**EXERCISE:** Check every line of the material below for the string "Paris". State how many lines have it.
☆ ☆ ☆ ☆ ☆
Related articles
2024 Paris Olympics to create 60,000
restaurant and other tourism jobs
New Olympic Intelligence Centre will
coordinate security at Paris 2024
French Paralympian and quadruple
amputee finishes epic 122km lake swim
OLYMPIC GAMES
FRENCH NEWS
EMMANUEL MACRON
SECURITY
☆ ☆ ☆ ☆ ☆
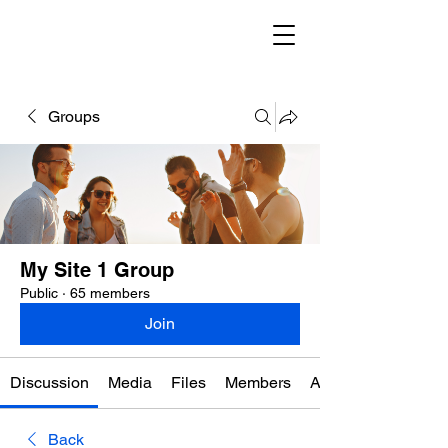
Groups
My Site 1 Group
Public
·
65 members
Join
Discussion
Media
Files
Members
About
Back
☆ ☆ ☆ ☆ ☆
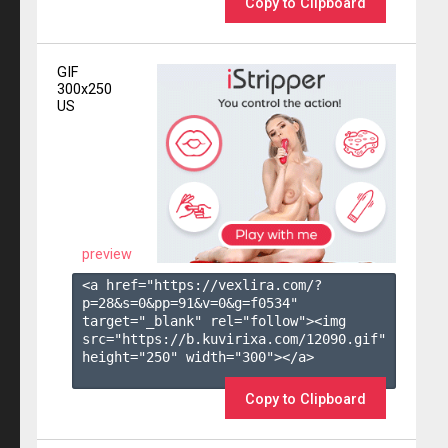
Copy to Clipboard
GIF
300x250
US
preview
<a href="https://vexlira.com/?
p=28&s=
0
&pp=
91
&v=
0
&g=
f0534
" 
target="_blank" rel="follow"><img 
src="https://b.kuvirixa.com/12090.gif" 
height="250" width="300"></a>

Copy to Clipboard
☆ ☆ ☆ ☆ ☆
**RESPONSE AREA:** 2